Le grand Sparapet Sempad, enflammé par la vérité, résista vaillamment au mensonge. […] Il se refusa constamment aux ordres qu’on lui donna pour abandonner tout à fait la foi chrétienne et renoncer à la faveur divine du baptême. Enfin on lui promit les plus grands présents s’il voulait embrasser la religion étrangère de l’impiété. On lui fit de semblables propositions, non seulement une fois ou deux, mais à plusieurs reprises, et toujours il donna avec courage des réponses négatives. Comme tout cela ne satisfaisait pas les désirs des infidèles, ils pensèrent dompter son esprit dépourvu de fraude, mais en déployant l’appareil des tourments. Par la faveur divine Sempad choisit la mort corporelle pour se délivrer de la mort éternelle de l’âme et mourir pour la foi. Il ne voulut pas se souiller en reniant la sainte religion de Jésus-Christ, et il fit le sacrifice de son corps. […]. Après lui son fils Aschod hérita de sa grande souveraineté.
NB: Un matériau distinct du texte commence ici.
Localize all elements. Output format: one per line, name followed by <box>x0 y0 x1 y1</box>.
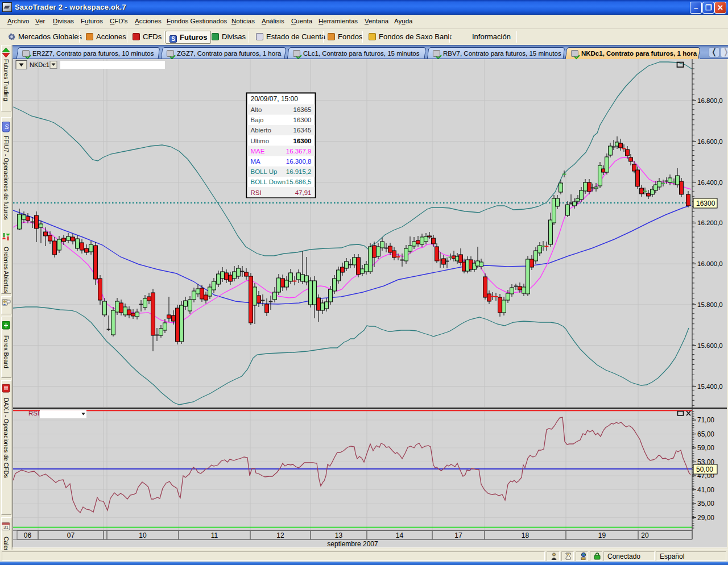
svg-text:16345: 16345 <box>293 127 312 134</box>
svg-text:65,00: 65,00 <box>697 430 714 438</box>
svg-text:16.400,0: 16.400,0 <box>697 179 723 186</box>
svg-text:16300: 16300 <box>293 117 312 123</box>
svg-text:59,00: 59,00 <box>697 444 714 452</box>
svg-text:15.686,5: 15.686,5 <box>286 178 312 185</box>
svg-text:50,00: 50,00 <box>696 466 713 473</box>
svg-text:15.800,0: 15.800,0 <box>697 301 723 308</box>
svg-text:10: 10 <box>139 531 147 539</box>
svg-text:29,00: 29,00 <box>697 514 714 522</box>
svg-text:47,91: 47,91 <box>295 189 312 196</box>
svg-text:17: 17 <box>454 531 462 539</box>
svg-text:06: 06 <box>24 531 32 539</box>
svg-text:16.000,0: 16.000,0 <box>697 260 723 267</box>
svg-text:BOLL Down: BOLL Down <box>251 178 286 185</box>
svg-text:Alto: Alto <box>251 106 262 113</box>
svg-text:S: S <box>5 123 9 130</box>
svg-text:16.300,8: 16.300,8 <box>286 158 312 165</box>
svg-text:RSI: RSI <box>251 189 262 196</box>
svg-text:16.600,0: 16.600,0 <box>697 138 723 145</box>
svg-text:12: 12 <box>276 531 284 539</box>
svg-text:RSI: RSI <box>28 410 39 417</box>
svg-text:Ultimo: Ultimo <box>251 138 270 144</box>
svg-text:16.800,0: 16.800,0 <box>697 97 723 104</box>
svg-text:MA: MA <box>251 158 261 165</box>
svg-text:BOLL Up: BOLL Up <box>251 168 278 175</box>
svg-text:11: 11 <box>211 531 218 539</box>
svg-text:13: 13 <box>335 531 343 539</box>
svg-text:16365: 16365 <box>293 106 312 113</box>
svg-text:14: 14 <box>396 531 404 539</box>
svg-text:15.600,0: 15.600,0 <box>697 342 723 349</box>
svg-text:16300: 16300 <box>293 138 312 144</box>
svg-text:NKDc1: NKDc1 <box>30 61 49 68</box>
svg-text:35,00: 35,00 <box>697 500 714 508</box>
svg-text:Bajo: Bajo <box>251 117 264 123</box>
svg-text:16300: 16300 <box>696 200 715 207</box>
svg-text:20: 20 <box>641 531 649 539</box>
svg-text:Abierto: Abierto <box>251 127 271 134</box>
svg-text:41,00: 41,00 <box>697 486 714 494</box>
svg-text:20/09/07, 15:00: 20/09/07, 15:00 <box>251 95 299 103</box>
svg-text:71,00: 71,00 <box>697 416 714 424</box>
svg-text:18: 18 <box>522 531 530 539</box>
svg-text:septiembre 2007: septiembre 2007 <box>327 540 378 548</box>
svg-text:07: 07 <box>67 531 75 539</box>
svg-text:31: 31 <box>3 525 9 530</box>
svg-text:16.367,9: 16.367,9 <box>286 148 312 155</box>
svg-text:19: 19 <box>598 531 606 539</box>
svg-text:16.200,0: 16.200,0 <box>697 219 723 226</box>
svg-text:15.400,0: 15.400,0 <box>697 383 723 390</box>
svg-text:MAE: MAE <box>251 148 265 155</box>
svg-text:16.915,2: 16.915,2 <box>286 168 312 175</box>
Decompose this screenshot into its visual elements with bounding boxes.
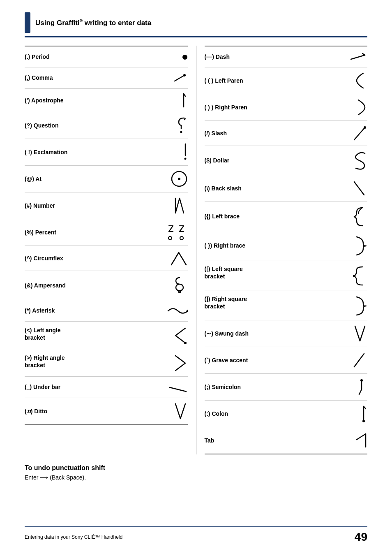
table-row: ( ( ) Left Paren xyxy=(205,67,368,94)
table-row: (]) Right squarebracket xyxy=(205,290,368,320)
undo-title: To undo punctuation shift xyxy=(25,464,367,472)
svg-point-4 xyxy=(180,131,182,133)
table-row: (%) Percent xyxy=(25,219,188,246)
table-row: (,) Comma xyxy=(25,67,188,88)
undo-body: Enter ⟶ (Back Space). xyxy=(25,474,367,481)
table-row: ( ) ) Right Paren xyxy=(205,94,368,120)
table-row: ( !) Exclamation xyxy=(25,139,188,165)
table-row: (\) Back slash xyxy=(205,175,368,202)
page-footer: Entering data in your Sony CLIÉ™ Handhel… xyxy=(25,526,367,544)
svg-point-12 xyxy=(184,342,187,344)
page-header: Using Graffiti® writing to enter data xyxy=(25,12,367,37)
page-title: Using Graffiti® writing to enter data xyxy=(35,19,151,27)
svg-point-15 xyxy=(360,379,363,382)
svg-point-6 xyxy=(184,158,186,160)
table-row: (;) Semicolon xyxy=(205,373,368,400)
table-row: Tab xyxy=(205,427,368,454)
undo-section: To undo punctuation shift Enter ⟶ (Back … xyxy=(25,464,367,481)
svg-point-1 xyxy=(183,74,186,76)
page-number: 49 xyxy=(355,531,367,544)
svg-point-10 xyxy=(180,236,183,240)
table-row: (—) Dash xyxy=(205,46,368,67)
footer-text: Entering data in your Sony CLIÉ™ Handhel… xyxy=(25,534,122,540)
table-row: (*) Asterisk xyxy=(25,300,188,321)
table-row: (<) Left anglebracket xyxy=(25,321,188,349)
table-row: ( }) Right brace xyxy=(205,231,368,260)
table-row: (') Apostrophe xyxy=(25,88,188,112)
table-row: (:) Colon xyxy=(205,400,368,427)
table-row: (.) Period xyxy=(25,46,188,67)
svg-point-18 xyxy=(362,420,365,422)
table-row: (#) Number xyxy=(25,192,188,219)
table-row: ([) Left squarebracket xyxy=(205,260,368,290)
svg-point-14 xyxy=(353,275,355,277)
right-column: (—) Dash ( ( ) Left Paren ( ) ) Rig xyxy=(196,46,368,454)
table-row: (^) Circumflex xyxy=(25,246,188,271)
header-accent-bar xyxy=(25,12,30,33)
table-row: (>) Right anglebracket xyxy=(25,349,188,376)
table-row: (_) Under bar xyxy=(25,376,188,398)
table-row: (?) Question xyxy=(25,112,188,139)
symbol-table: (.) Period (,) Comma (') Apostrophe xyxy=(25,46,367,454)
table-row: (`) Grave accent xyxy=(205,347,368,373)
table-row: (@) At xyxy=(25,165,188,192)
table-row: (/) Slash xyxy=(205,120,368,146)
table-row: ($) Dollar xyxy=(205,146,368,175)
svg-point-9 xyxy=(168,236,172,240)
table-row: (∼) Swung dash xyxy=(205,320,368,347)
svg-point-8 xyxy=(178,178,180,180)
left-column: (.) Period (,) Comma (') Apostrophe xyxy=(25,46,196,454)
table-row: ({) Left brace xyxy=(205,202,368,231)
svg-point-13 xyxy=(364,126,366,129)
page-container: Using Graffiti® writing to enter data (.… xyxy=(0,0,392,556)
table-row: (&) Ampersand xyxy=(25,271,188,300)
table-row: (ɪɪ) Ditto xyxy=(25,398,188,425)
svg-point-0 xyxy=(182,55,187,60)
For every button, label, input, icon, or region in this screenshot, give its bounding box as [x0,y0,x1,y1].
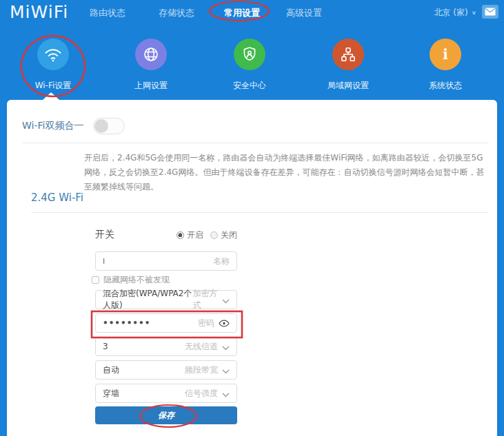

Quant aux autres Ishkhans, il y en eut plusieurs qui restèrent fidèles et qui répondirent à l’appel de Dieu ; mais quelques-uns ne se révoltèrent pas contre la loi impie de Mahomet, parce qu’ils furent épouvantés et effrayés par la crainte d’une mort prompte ; il ne leur vint pas dans l’esprit de mériter une mort immortelle ; […] Seulement Etienne, qu’on appelait Kon dans le langage vulgaire, et qui avait été amené chargé de fers à la cour par Bugha, confessa le nom de Jésus-Christ au milieu des nombreux supplices par lesquels il fut éprouvé et tourmenté avec les autres nakharars arméniens. Il fut couronné par la lumière du père, et son nom écrit dans le livre de vie. Il mourut l’an 608 de l’ère des Romains.